By RyanHirst on 10/25/2006 4:08:05 PM , Rating: 3
I don't see an on-chip "integrated" graphics solution as being the end-goal of this venture. AMD doesn't have enough to gain. Why would they deliberately drive up the price of their processors (and production costs)?

I think these points:
1) Instruction sets for graphics processors are standardized.
2) Graphics processors are inherently massively parallel architectures.
3) The new generation of games are multithreaded. Future games will only be more elaborately and efficiently multithreaded. With four-core chips around the corner, you can't afford to be releasing a game engine that uses only 1/4 of the processing power. Not when Alan Wake can dedicate a whole core just to the physics of a tornado.
4)** Windows Vista removes the separation layer for hardware. ***

Lead logically to:
The inclusion of on-chip 3-D instruction sets which will not only be sufficient for the "integrated" market, but which will also run in parallel with, and compliment, discrete graphics.

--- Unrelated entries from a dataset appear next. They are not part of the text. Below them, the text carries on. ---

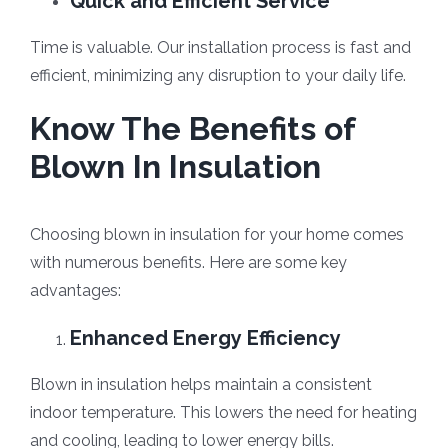
Quick and Efficient Service
Time is valuable. Our installation process is fast and
efficient, minimizing any disruption to your daily life.
Know The Benefits of
Blown In Insulation
Choosing blown in insulation for your home comes
with numerous benefits. Here are some key
advantages:
Enhanced Energy Efficiency
Blown in insulation helps maintain a consistent
indoor temperature. This lowers the need for heating
and cooling, leading to lower energy bills.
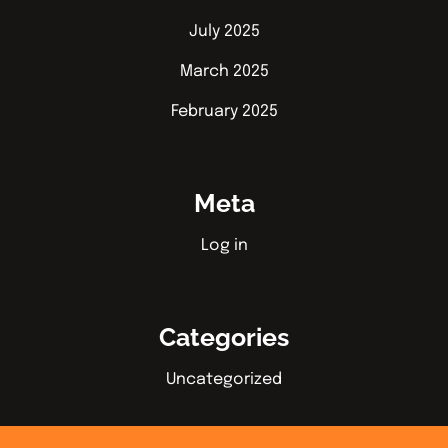
July 2025
March 2025
February 2025
Meta
Log in
Categories
Uncategorized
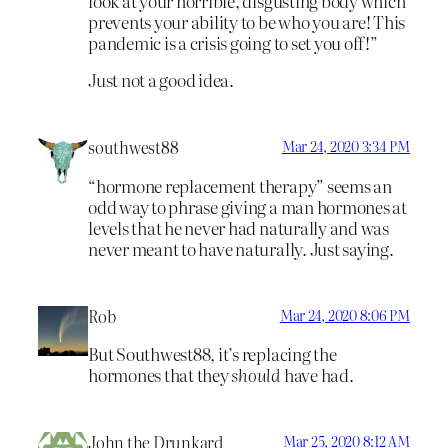
look at your horrible, disgusting body which
prevents your ability to be who you are! This
pandemic is a crisis going to set you off!”
Just not a good idea.
southwest88
Mar 24, 2020 3:34 PM
“hormone replacement therapy” seems an
odd way to phrase giving a man hormones at
levels that he never had naturally and was
never meant to have naturally. Just saying.
Rob
Mar 24, 2020 8:06 PM
But Southwest88, it’s replacing the
hormones that they
should
have had.
John the Drunkard
Mar 25, 2020 8:12 AM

If you have 3D instruction sets available on the CPU there is no reason inherently parallel loads like shaders cannot be sent to multiple destinations, not just WITHIN a given piece of hardware, but between pieces of hardware. Plus, by owning ATI, AMD could gain leverage with game companies to provide a 3D load in which a large number of operations which require a great deal of computation but very little RAM (say, the size that could fit into a small, on-chip cache) can be routed independently of other 3D data (if this is even necessary under DX10/Vista).

By RyanHirst on 10/25/2006 4:09:57 PM , Rating: 2
Hahaha, DUNNO you already said this!
Sorry, the whole list of posts didn't appear the first time I looked through this thread.